The Posada indictment

Along the Malecon has a good summary and discussion of the Posada case, including a timeline of the current case and a link to the new indictment.

As has been reported, the April 8 indictment includes new charges that Posada committed perjury about past terrorist activites. That earned him a charge (Count 3) of impeding a federal investigation involving international terrorism. Two other counts tell you that the government is prepared to show that Posada “had been involved in soliciting other individuals to carry out” the 1997 bombings in Cuba (Count 1), and that he “had arranged to send and sent an individual named Raul Cruz Leon to Cuba to transport and carry explosives into Cuba to carry out said bombings in 1997” (Count 2).

Meanwhile, Mambi Watch reports on a Miami Spanish-language tv station’s poll on the case.

Friday, April 10, 2009

Odds and ends

  • A sign of the times: “This is a time of opportunity. We’re not talking about sitting down for negotiations, but reducing a tone of confrontation and making this about the Cuban people.” – Francisco Hernández, president of the Cuban American National Foundation, quoted in today’s Herald.

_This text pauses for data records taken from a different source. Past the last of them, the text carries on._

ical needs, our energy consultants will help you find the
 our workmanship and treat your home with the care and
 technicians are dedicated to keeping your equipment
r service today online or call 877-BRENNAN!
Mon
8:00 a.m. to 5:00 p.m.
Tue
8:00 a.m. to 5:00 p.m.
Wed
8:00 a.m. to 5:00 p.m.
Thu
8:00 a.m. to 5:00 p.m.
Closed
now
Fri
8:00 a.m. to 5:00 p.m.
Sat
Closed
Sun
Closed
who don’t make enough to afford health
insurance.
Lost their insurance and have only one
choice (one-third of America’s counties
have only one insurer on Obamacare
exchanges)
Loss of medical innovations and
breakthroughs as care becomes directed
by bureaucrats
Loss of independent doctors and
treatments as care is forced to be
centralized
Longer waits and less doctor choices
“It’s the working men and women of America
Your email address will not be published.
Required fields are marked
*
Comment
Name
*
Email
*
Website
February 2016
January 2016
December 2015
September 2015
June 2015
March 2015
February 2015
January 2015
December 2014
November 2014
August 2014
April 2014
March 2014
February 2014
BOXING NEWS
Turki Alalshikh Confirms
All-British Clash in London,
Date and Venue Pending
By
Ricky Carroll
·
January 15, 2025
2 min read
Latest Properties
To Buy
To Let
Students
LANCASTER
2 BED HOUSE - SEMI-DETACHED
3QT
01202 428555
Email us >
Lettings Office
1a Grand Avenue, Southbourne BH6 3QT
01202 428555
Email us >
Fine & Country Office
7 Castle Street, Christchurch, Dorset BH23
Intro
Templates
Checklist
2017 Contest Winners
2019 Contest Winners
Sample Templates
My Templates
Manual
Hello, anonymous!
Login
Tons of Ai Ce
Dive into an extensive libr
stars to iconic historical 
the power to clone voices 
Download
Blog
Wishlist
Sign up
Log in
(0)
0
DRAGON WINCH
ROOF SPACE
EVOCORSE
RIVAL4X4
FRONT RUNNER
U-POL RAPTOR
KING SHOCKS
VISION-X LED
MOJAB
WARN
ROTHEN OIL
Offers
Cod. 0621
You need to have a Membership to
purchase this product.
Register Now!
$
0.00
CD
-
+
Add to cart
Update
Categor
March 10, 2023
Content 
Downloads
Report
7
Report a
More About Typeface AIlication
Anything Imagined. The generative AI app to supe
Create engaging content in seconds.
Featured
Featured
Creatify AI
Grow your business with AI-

  • Reuters: Cuba reports that its state-run nickel plants are close to operating at a loss, with prices down 80 percent since 2007.

The Cuba "distraction"

President Obama’s summit coordinator doesn’t want next week’s Trinidad summit to be “distracted by the Cuba issue.” Fair enough – but if the Obama foreign policy is about “listening” to friends and allies, as Vice President Biden says, and if the entire democratic hemisphere is calling on Washington to change its approach to Cuba, how to avoid the “distraction?”

Here’s a suggestion: by listening, and also responding.

President Obama has expressed willingness to enter some kind of diplomacy with Cuba, so he could define what he means by that, and announce an intention to talk with Cuba about controlling migration and drug trafficking, and protecting the maritime environment. He could open up contacts between our societies, beyond his apparent intention to remove all restrictions on Cuban American travel. And he could make clear that everything else is under review, as his Secretary of State has said.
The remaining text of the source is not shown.